Chair says more voices should be heard


A controversial plan to develop the Greylock Estate remains in limbo this week because so many people showed up to speak at the city’s March 27 Zoning Board of Adjustment hearing on the matter that board Chair William Bergman said he would need to continue the discussion at a future date. 

Adam Laver, an attorney for developer Lavi Shenkman, acknowledged the controversy but told the board that “it has become evident that it is impossible to satisfy every voice.”

“The Chestnut Hill Community in which Greylock is located is arguably among the most exclusive, privileged, beautiful areas in the city of Philadelphia, replete with grand, private estates, and family lineages that date back to the 1700s and the 1800s,” Laver said. “Among some, however, change of any type is not welcome, nor are differing opinions.”

Greylock, an 18,000-square-foot, 22-room mansion at the top of the hill at 209 W. Chestnut Hill Ave. was built in 1901 for steel magnate Henry Laughlin.

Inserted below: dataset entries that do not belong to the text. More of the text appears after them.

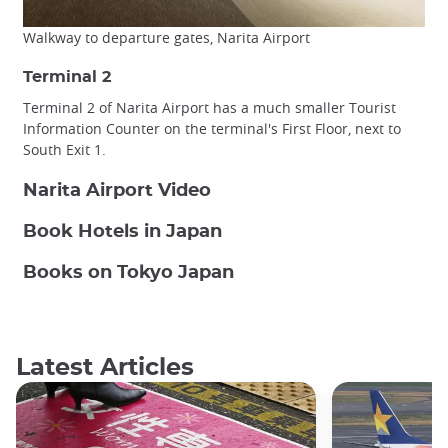
Walkway to departure gates, Narita Airport
Terminal 2
Terminal 2 of Narita Airport has a much smaller Tourist
Information Counter on the terminal's First Floor, next to
South Exit 1.
Narita Airport Video
Book Hotels in Japan
Books on Tokyo Japan
Latest Articles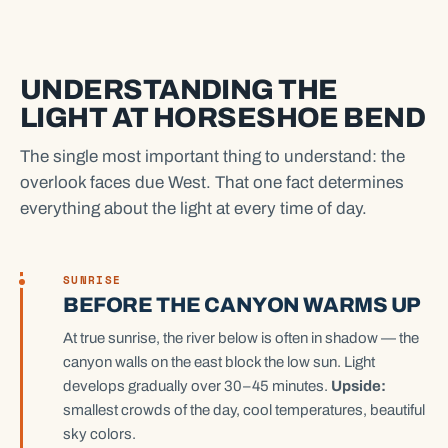
UNDERSTANDING THE
LIGHT AT HORSESHOE BEND
The single most important thing to understand: the
overlook faces due West. That one fact determines
everything about the light at every time of day.
SUNRISE
BEFORE THE CANYON WARMS UP
At true sunrise, the river below is often in shadow — the
canyon walls on the east block the low sun. Light
develops gradually over 30–45 minutes.
Upside:
smallest crowds of the day, cool temperatures, beautiful
sky colors.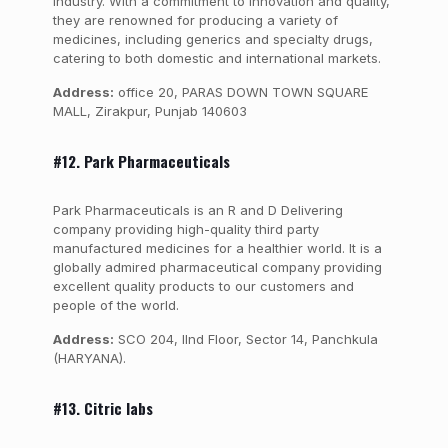
industry. With a commitment to innovation and quality,
they are renowned for producing a variety of
medicines, including generics and specialty drugs,
catering to both domestic and international markets.
Address:
office 20, PARAS DOWN TOWN SQUARE
MALL, Zirakpur, Punjab 140603
#12. Park Pharmaceuticals
Park Pharmaceuticals is an R and D Delivering
company providing high-quality third party
manufactured medicines for a healthier world. It is a
globally admired pharmaceutical company providing
excellent quality products to our customers and
people of the world.
Address:
SCO 204, IInd Floor, Sector 14, Panchkula
(HARYANA).
#13. Citric labs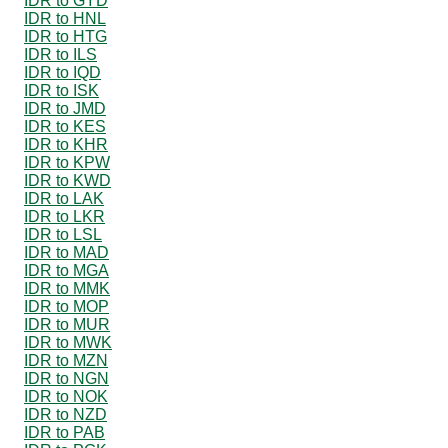
IDR to GYD
IDR to HNL
IDR to HTG
IDR to ILS
IDR to IQD
IDR to ISK
IDR to JMD
IDR to KES
IDR to KHR
IDR to KPW
IDR to KWD
IDR to LAK
IDR to LKR
IDR to LSL
IDR to MAD
IDR to MGA
IDR to MMK
IDR to MOP
IDR to MUR
IDR to MWK
IDR to MZN
IDR to NGN
IDR to NOK
IDR to NZD
IDR to PAB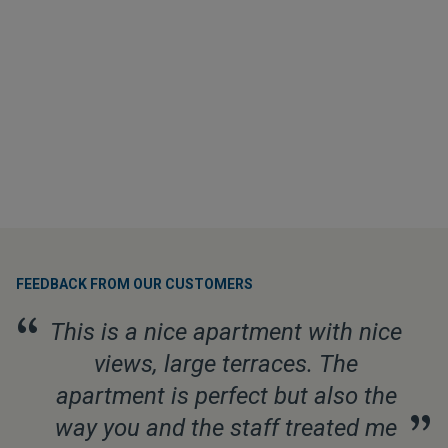
FEEDBACK FROM OUR CUSTOMERS
“
This is a nice apartment with nice
views, large terraces. The
apartment is perfect but also the
”
way you and the staff treated me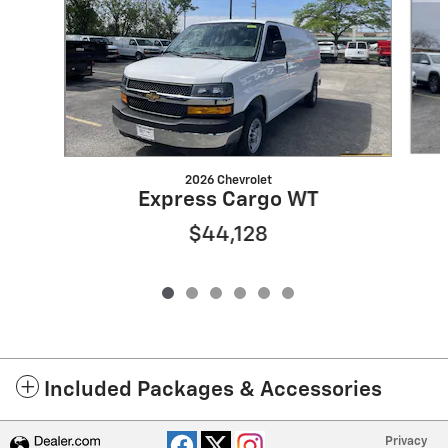
2026 Chevrolet
Express Cargo WT
$44,128
Included Packages & Accessories
Privacy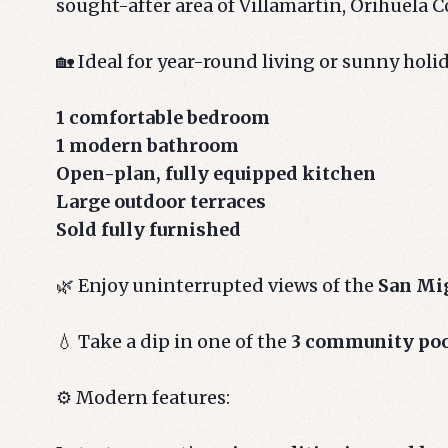
sought-after area of Villamartín, Orihuela C
🏡 Ideal for year-round living or sunny holi
1 comfortable bedroom
1 modern bathroom
Open-plan, fully equipped kitchen
Large outdoor terraces
Sold fully furnished
🌿 Enjoy uninterrupted views of the
San Mig
💧 Take a dip in one of the
3 community po
⚙️ Modern features: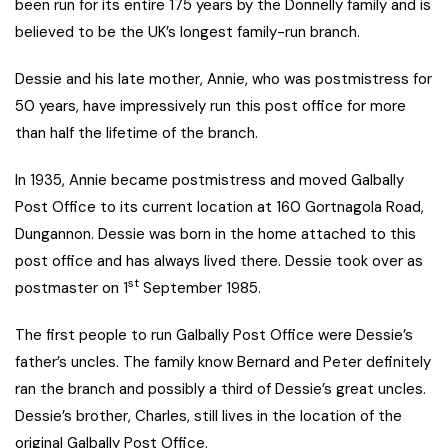
been run for its entire 175 years by the Donnelly family and is
believed to be the UK’s longest family-run branch.
Dessie and his late mother, Annie, who was postmistress for
50 years, have impressively run this post office for more
than half the lifetime of the branch.
In 1935, Annie became postmistress and moved Galbally
Post Office to its current location at 160 Gortnagola Road,
Dungannon. Dessie was born in the home attached to this
post office and has always lived there. Dessie took over as
st
postmaster on 1
September 1985.
The first people to run Galbally Post Office were Dessie’s
father’s uncles. The family know Bernard and Peter definitely
ran the branch and possibly a third of Dessie’s great uncles.
Dessie’s brother, Charles, still lives in the location of the
original Galbally Post Office.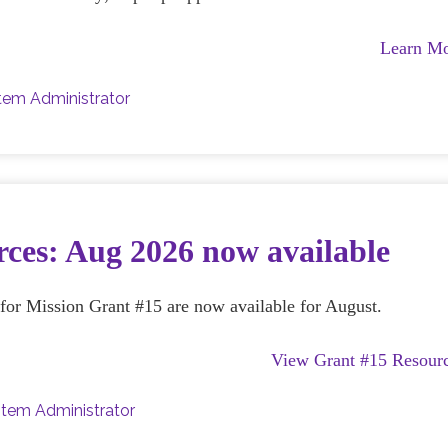
Learn M
tem Administrator
ces: Aug 2026 now available
e for Mission Grant #15 are now available for August.
View Grant #15 Resour
tem Administrator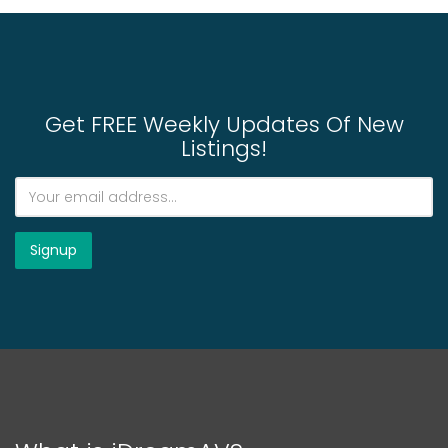
Get FREE Weekly Updates Of New
Listings!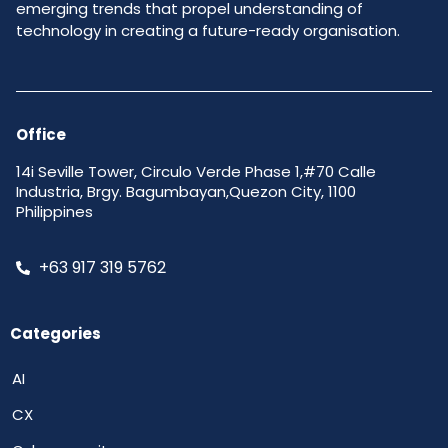
emerging trends that propel understanding of
technology in creating a future-ready organisation.
Office
14i Seville Tower, Circulo Verde Phase 1,#70 Calle
Industria, Brgy. Bagumbayan,Quezon City, 1100
Philippines
+63 917 319 5762
Categories
AI
CX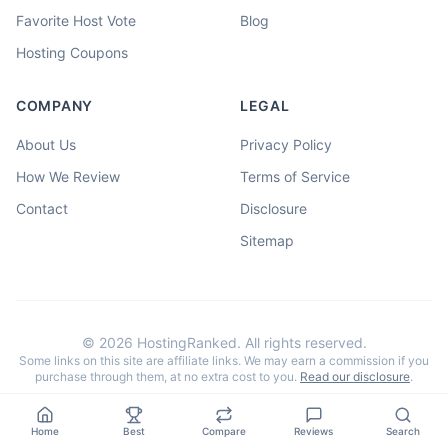
Favorite Host Vote
Blog
Hosting Coupons
COMPANY
LEGAL
About Us
Privacy Policy
How We Review
Terms of Service
Contact
Disclosure
Sitemap
©
2026
HostingRanked. All rights reserved.
Some links on this site are affiliate links. We may earn a commission if you
purchase through them, at no extra cost to you.
Read our disclosure
.
Home
Best
Compare
Reviews
Search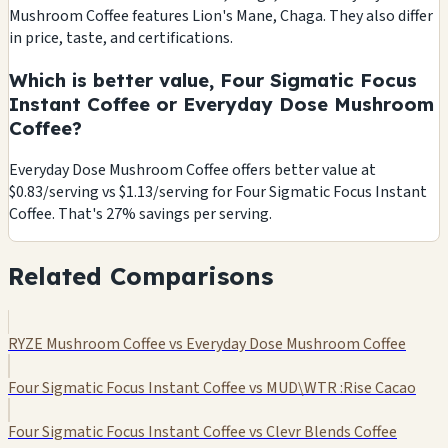
Mushroom Coffee features Lion's Mane, Chaga. They also differ
in price, taste, and certifications.
Which is better value, Four Sigmatic Focus
Instant Coffee or Everyday Dose Mushroom
Coffee?
Everyday Dose Mushroom Coffee offers better value at
$0.83/serving vs $1.13/serving for Four Sigmatic Focus Instant
Coffee. That's 27% savings per serving.
Related Comparisons
RYZE Mushroom Coffee vs Everyday Dose Mushroom Coffee
Four Sigmatic Focus Instant Coffee vs MUD\WTR :Rise Cacao
Four Sigmatic Focus Instant Coffee vs Clevr Blends Coffee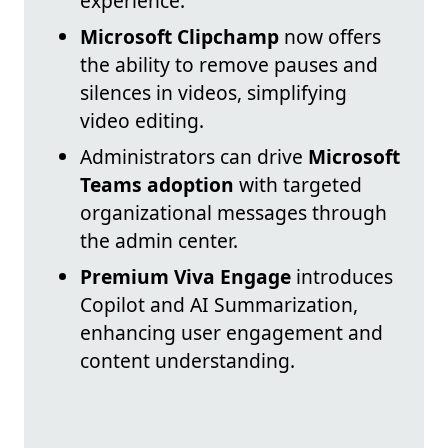
experience.
Microsoft Clipchamp
now offers
the ability to remove pauses and
silences in videos, simplifying
video editing.
Administrators can drive
Microsoft
Teams adoption
with targeted
organizational messages through
the admin center.
Premium Viva Engage
introduces
Copilot and AI Summarization,
enhancing user engagement and
content understanding.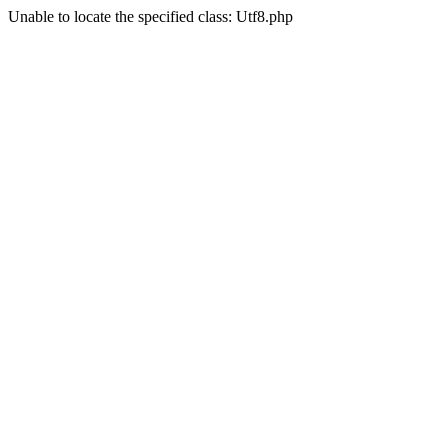
Unable to locate the specified class: Utf8.php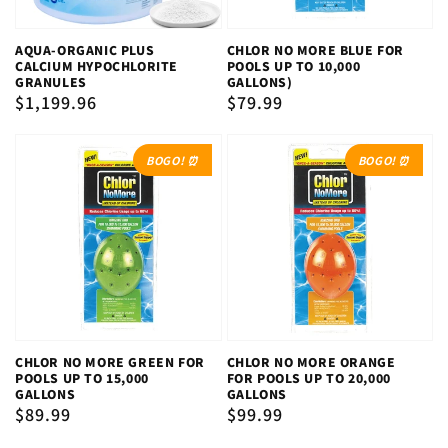
AQUA-ORGANIC PLUS
CHLOR NO MORE BLUE FOR
CALCIUM HYPOCHLORITE
POOLS UP TO 10,000
GRANULES
GALLONS)
Regular
$1,199.96
Regular
$79.99
price
price
BOGO! ⏰
BOGO! ⏰
CHLOR NO MORE GREEN FOR
CHLOR NO MORE ORANGE
POOLS UP TO 15,000
FOR POOLS UP TO 20,000
GALLONS
GALLONS
Regular
$89.99
Regular
$99.99
price
price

Among the zoning variances needed would be permission to build multi-family housing. While its 6.5 acres are currently zoned for single-family use, it has not been used as a private residence since World War II. 

The Sisters of St. Mary Immaculate, which had used the property as a nursing home, sold it at auction in 1999. It was about $1.6 million in debt in 2004 when it was assessed at $3 million and repossessed by lenders. Those lenders, a group known as Greylock Holdings LLC, put the property up for sheriff's sale in 2016.

Rhombus Properties, the current development team led by Shenkman, acquired the property in late 2022. 

Shenkman’s plans call for 15 homes: six inside the historic mansion and two in the existing gatehouse, and the three new construction buildings on the west side of the property, between the building and the Wissahickon’s Lavender Trail. One of the new buildings would be a triplex and the other two would be duplexes. 

Zoning approval would be just the first hurdle for Shenkman. The property is protected by a strict conservation easement that prohibits new buildings on the property. To move forward, he will need the Chestnut Hill Conservancy to break the terms of the easement. Thus far, the Conservancy has not said whether it would take that step.

S. David Fineman, an attorney who represents a group of neighbors who oppose the project, said after the hearing that the whole proceeding was “premature.”

“Our position is that the owner of the property does not have appropriate standing,” he said. “He has no right to move forward until such time as he deals with the Conservancy.”

“What he’s doing is putting the cart before the horse,” Fineman said. “He’s as much as admitted that when he states that he would not be able to enact his plan under the easements as they are currently written.”

“Let’s assume he goes back to the Conservancy and they give him what he wants,” Fineman said. “I guarantee you that there are people within 200 feet of the proposed development who very well might file suit with a claim that the Conservancy did not have the right to remove the easements and bring the issue before Orphans’ Court. 

“It is the right of the property owner to proceed as we have, this should not even be a question,” Laver said. 

At the hearing, however, Laver said the development team “had met with the Conservancy prior to submitting the zoning package to get their feedback and conceptual approval.”

"Actually, this project has not been reviewed by and was not given conceptual approval by the Chestnut Hill Conservancy, but by a joint Conservation and Easements Committee (CEC) of the Conservancy and Friends of the Wissahickon,” said Lori Salganicoff, the Conservancy’s executive director. “This joint committee saw an initial conceptual proposal that was similar to but not the same as the development plans currently being considered by ZBA.”

The Chestnut Hill Community Association voted 10-5 in support of the proposal last month. 

A date for the continued ZBA hearing has not yet been scheduled. The meeting will be held via Zoom.